§ WORK ORDER
Please show each line of the listing where "GmbH" is present.

§ SUPPLIED DATA
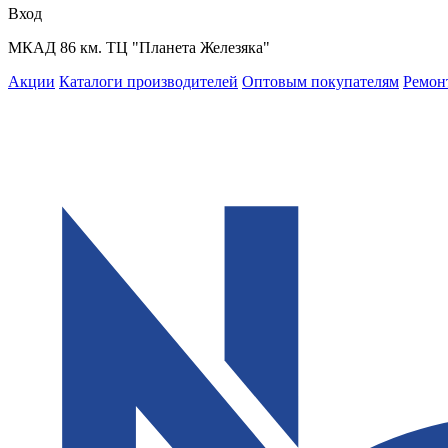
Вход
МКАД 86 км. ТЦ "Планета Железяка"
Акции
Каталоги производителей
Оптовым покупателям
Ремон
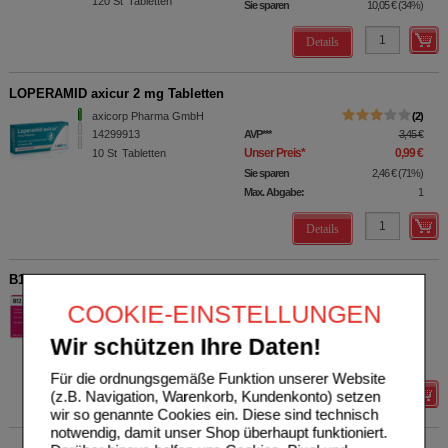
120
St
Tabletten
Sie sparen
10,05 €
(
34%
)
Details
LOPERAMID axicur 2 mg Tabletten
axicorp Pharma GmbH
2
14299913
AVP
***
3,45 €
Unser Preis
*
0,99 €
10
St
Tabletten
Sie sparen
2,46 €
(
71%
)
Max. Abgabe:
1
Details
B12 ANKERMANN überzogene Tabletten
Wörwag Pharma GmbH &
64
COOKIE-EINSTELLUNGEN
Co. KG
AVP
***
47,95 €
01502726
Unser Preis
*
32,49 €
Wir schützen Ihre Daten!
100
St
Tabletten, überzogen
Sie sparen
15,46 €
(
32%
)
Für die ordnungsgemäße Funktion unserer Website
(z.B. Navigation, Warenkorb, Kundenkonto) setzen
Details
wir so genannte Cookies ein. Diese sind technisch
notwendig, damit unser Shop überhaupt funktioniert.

==

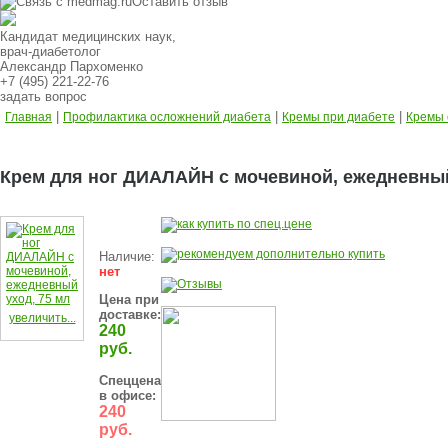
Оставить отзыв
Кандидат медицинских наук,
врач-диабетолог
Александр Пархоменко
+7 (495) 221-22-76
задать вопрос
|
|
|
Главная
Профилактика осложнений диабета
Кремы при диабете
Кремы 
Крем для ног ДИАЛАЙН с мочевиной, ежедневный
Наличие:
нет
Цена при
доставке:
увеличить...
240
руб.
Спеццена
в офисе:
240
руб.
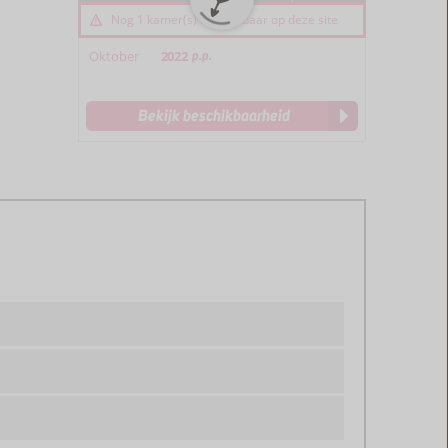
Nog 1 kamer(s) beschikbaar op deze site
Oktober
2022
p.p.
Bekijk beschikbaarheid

§ TASK SOLUTION
axicorp Pharma GmbH
Wörwag Pharma GmbH &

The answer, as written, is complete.